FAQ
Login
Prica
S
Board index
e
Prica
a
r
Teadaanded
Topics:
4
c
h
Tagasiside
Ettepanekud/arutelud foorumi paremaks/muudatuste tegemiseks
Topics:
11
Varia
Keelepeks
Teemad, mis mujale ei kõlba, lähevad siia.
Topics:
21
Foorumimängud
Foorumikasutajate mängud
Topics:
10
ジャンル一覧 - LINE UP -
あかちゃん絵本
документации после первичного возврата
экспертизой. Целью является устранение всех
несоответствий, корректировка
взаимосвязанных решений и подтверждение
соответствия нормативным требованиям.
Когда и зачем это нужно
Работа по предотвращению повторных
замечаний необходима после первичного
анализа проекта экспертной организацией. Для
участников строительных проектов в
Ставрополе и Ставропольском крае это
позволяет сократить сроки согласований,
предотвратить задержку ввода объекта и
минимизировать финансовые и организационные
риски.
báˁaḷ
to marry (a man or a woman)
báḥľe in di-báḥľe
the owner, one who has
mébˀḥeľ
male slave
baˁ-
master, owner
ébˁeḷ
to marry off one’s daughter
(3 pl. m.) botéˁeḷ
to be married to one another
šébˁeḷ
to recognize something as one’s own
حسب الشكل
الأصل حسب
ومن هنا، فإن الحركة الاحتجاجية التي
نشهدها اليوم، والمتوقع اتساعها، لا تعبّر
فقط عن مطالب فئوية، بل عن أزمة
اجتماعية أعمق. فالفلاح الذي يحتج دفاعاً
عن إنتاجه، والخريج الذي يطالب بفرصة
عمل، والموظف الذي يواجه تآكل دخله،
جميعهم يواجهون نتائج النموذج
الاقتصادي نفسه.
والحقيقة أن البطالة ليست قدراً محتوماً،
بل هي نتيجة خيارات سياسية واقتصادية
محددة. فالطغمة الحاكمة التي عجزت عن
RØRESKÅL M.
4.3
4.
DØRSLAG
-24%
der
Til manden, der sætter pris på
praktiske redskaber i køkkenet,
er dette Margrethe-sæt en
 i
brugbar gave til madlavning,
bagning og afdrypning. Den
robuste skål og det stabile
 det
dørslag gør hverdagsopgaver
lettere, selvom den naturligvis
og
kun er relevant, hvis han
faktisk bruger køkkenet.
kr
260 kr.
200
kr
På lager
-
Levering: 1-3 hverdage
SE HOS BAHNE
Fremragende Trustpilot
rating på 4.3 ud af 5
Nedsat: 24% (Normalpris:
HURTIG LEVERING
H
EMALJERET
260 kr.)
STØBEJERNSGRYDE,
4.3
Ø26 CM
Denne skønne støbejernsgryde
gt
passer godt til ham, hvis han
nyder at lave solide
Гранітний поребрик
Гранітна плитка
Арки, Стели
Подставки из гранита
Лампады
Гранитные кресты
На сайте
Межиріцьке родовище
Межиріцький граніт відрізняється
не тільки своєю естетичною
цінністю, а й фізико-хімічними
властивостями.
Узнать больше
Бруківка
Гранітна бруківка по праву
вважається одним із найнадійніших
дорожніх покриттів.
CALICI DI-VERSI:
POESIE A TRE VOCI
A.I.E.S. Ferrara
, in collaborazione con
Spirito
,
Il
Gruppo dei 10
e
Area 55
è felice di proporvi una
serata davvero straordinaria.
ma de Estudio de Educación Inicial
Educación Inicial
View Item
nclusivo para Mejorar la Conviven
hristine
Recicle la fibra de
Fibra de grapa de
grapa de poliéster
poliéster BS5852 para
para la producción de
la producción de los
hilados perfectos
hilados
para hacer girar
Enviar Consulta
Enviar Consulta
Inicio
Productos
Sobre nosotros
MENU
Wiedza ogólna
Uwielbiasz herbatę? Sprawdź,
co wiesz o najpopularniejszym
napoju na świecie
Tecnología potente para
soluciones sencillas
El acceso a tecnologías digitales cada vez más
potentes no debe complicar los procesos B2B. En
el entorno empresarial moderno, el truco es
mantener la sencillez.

━━━━━━━━━━━━━━━━

*DIRECTIONS*. Go through the records above, find each line with the string "Гранітна", and copy it.

*RESPONSE TO THE EXERCISE*.
Гранітна плитка
Гранітна бруківка по праву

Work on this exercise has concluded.